Big Up from Aribinda

Friday, July 4, 2008

nasty, yet a little funny, business

This blog was written 4 July.

So I am going to give you a tale of utter frivolity. It is something that a lot, but not all, volunteers go through in Burkina Faso. I am not going to name most of the people who are guilty of the same ridiculousness. This so-called ridiculousness doesn’t involve any malfeasance, non whatsoever in fact. No, it involves people, in particular places at just the right time under certain physically stressors. You’ll get the gist of the subject fairly quickly, I am sure.

So, as most of you know, the food in Burkina Faso is so much different than the food here. When we first arrived over a year ago, many of us had difficulties with the food dealing with texture, how much oil and salt was in it, the lack of vegetables or the ever-present mystery meat that was floating in it, plus we were getting a different E. coli. The list goes on. Lots of us, most of us I can attest, had one if not many problems with our alimentary canals. I think you’re catching on. The latest saga just has me as the main character! ;-)

I tripped to a friend’s site to check it out. We are out of school, so I wanted to see where Clay lived. We spent a few days just hanging out, not doing much. Another volunteer came down to hang out with us. We’re having a good time, going on ville, relaxing, reading a lot. We go into town one day and eat some rice with peanut sauce. This plate as I remember was pretty sub-standard. I didn’t enjoy the street food at Clay’s site. We then toured the marché and grabbed a few things. We were walking along the road to grab something at a boutique when I started to feel the rumblings. I asked Clay and the other person if they had any lotus tissues, they said no. Then, they asked me the inevitable question: How you doing? I replied, Ca va venir! It’s going to come!

Clay suggested we take the quick, 5 minute shortcut back to his house. At this point I figured I could hold it. But, you never know. Given the situation, in this country, a volunteer never knows what to expect. Transport is especially daunting if you don’t know the condition of your ass, speaking figuratively. As we walked, I recalled a story that the other volunteer who was with us is famous for telling. She had a very hilarious thing happen to her during stage in her host family’s house. But, hey, that’s a different story. But, you now know everyone is susceptible.

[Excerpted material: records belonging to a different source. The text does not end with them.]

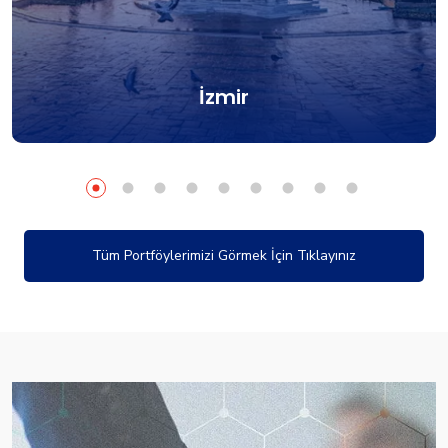
İzmir
Tüm Portföylerimizi Görmek İçin Tıklayınız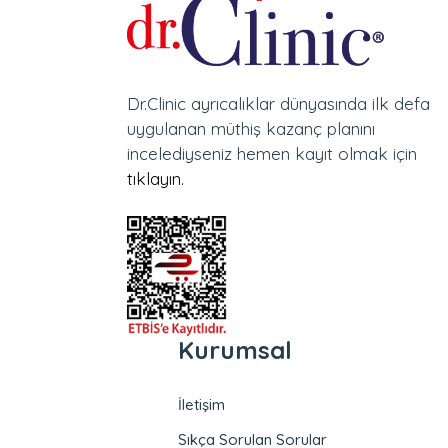
Dr.Clinic ayrıcalıklar dünyasında ilk defa
uygulanan müthiş kazanç planını
incelediyseniz hemen kayıt olmak için
tıklayın.
Kurumsal
İletişim
Sıkça Sorulan Sorular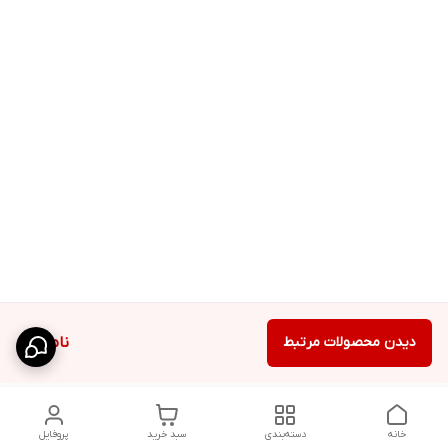
دیدن محصولات مرتبط
ناموجود
خانه
دسته‌بندی
سبد خرید
پروفایل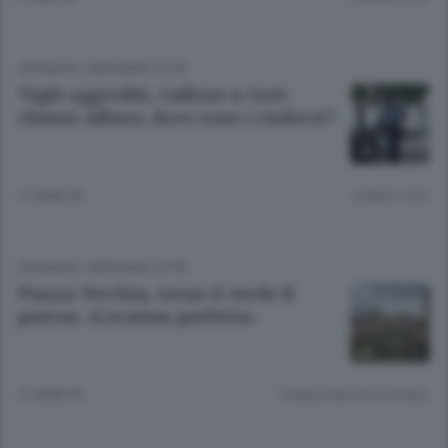
CRONACA
/
BERGAMO CITTÀ
Vigili aggrediti, Gallone a Gori:
chiami Alfano, dove sono i rinforzi?
11 ANNI FA
Lettura 1 min.
CRONACA
/
BERGAMO CITTÀ
Piazza Vecchia, torna il verde Il
patron: «Location perfetta»
12 ANNI FA
Lettura meno di un minuto.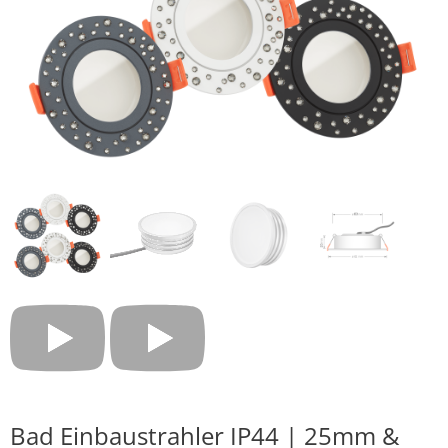
Bad Einbaustrahler IP44 | 25mm &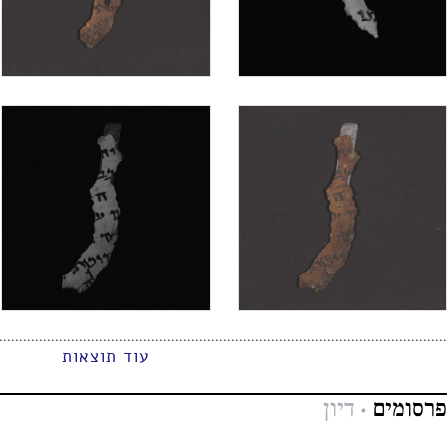
עוד תוצאות
פרסומים
דיון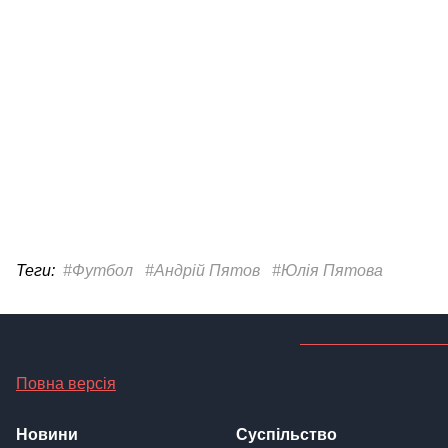
Теги:
#Футбол
#Андрій Пятов
#Юлія Пятова
Повна версія
Новини
Суспільство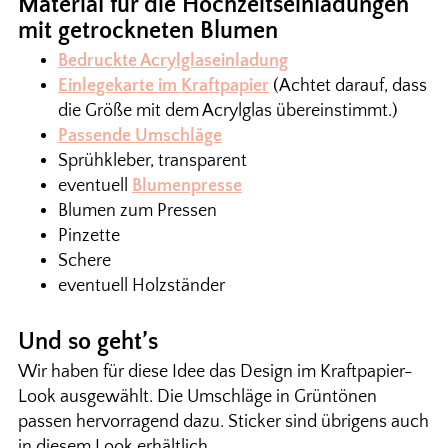
Material für die Hochzeitseinladungen
mit getrockneten Blumen
Bedruckte Acrylglaseinladung
Einlegekarte im Kraftpapier
(Achtet darauf, dass
die Größe mit dem Acrylglas übereinstimmt.)
Passende Umschläge
Sprühkleber, transparent
eventuell
Blumenpresse
Blumen zum Pressen
Pinzette
Schere
eventuell Holzständer
Und so geht’s
Wir haben für diese Idee das Design im Kraftpapier-
Look ausgewählt. Die Umschläge in Grüntönen
passen hervorragend dazu. Sticker sind übrigens auch
in diesem Look erhältlich.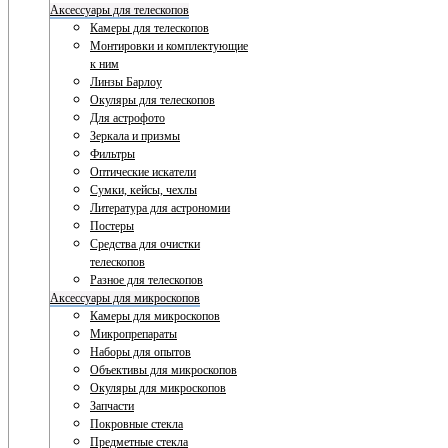
Аксессуары для телескопов
Камеры для телескопов
Монтировки и комплектующие
к ним
Линзы Барлоу
Окуляры для телескопов
Для астрофото
Зеркала и призмы
Фильтры
Оптические искатели
Сумки, кейсы, чехлы
Литература для астрономии
Постеры
Средства для очистки
телескопов
Разное для телескопов
Аксессуары для микроскопов
Камеры для микроскопов
Микропрепараты
Наборы для опытов
Объективы для микроскопов
Окуляры для микроскопов
Запчасти
Покровные стекла
Предметные стекла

As we neared the house, my situation went from an overheating code to near meltdown. We were roughly 80 yards from the house when Clay pointed it out to me through the trees. I started a rough jog, not going too fast because I was afraid of egging the turtlehead on. I became even more stressed about 30 feet from the latrine when I felt it coming. I couldn’t contain it anymore, it was on me! Clay’s neighbors new something was amiss because I was not greeting them. Instead, I was flustered, running/limping for the latrine. I get up to the latrine path and there were two goats lying right there in the shade. I stop and scream GET OUT!, the goats sprint out of the way, and I run into the latrine, knowing that I had missed the target by 30 feet! The damage was done! Shortly after, Clay and the other arrived. A few painfully humiliating moments later, I asked Clay to come here. He asked if I needed a new pair of boxers. I said yes, and could you bring me a half-drawn bucket of water? Thanks man, I need to bathe!

Yeah, the other volunteer’s story about pooping in a bag in her room due to someone occupying the bathroom in her house because she couldn’t hold it. Diarrhea just exacerbates the situation. Another volunteer crapped his pants while teaching. A volunteer shitting herself on transport, probably about 30 minutes from Ouaga. One of my buddies shitting the bed while his wife and he were asleep in it and the further madness of that story! Stories of people puking and shitting their pants at the same time. This place will make you lose it, I mean it, yes! One story another married couple told me about. He shit his pants in village, so she asked him WTF?!, you a baby or what? Then, two days later, she soils herself! Oh, man, that shit stinks! I am a 30 year old man, and I just recently pooped my pants. Wow. And, oh yeah, chickens shit on my bike last night. I’m always getting my nose rubbed in it here.

1 comment:

Molly said...

Thanks for the 'keeping it real' post, Mac. I think this makes my understanding of volunteering plus awesome. While teaching? Holy shit! What did he do?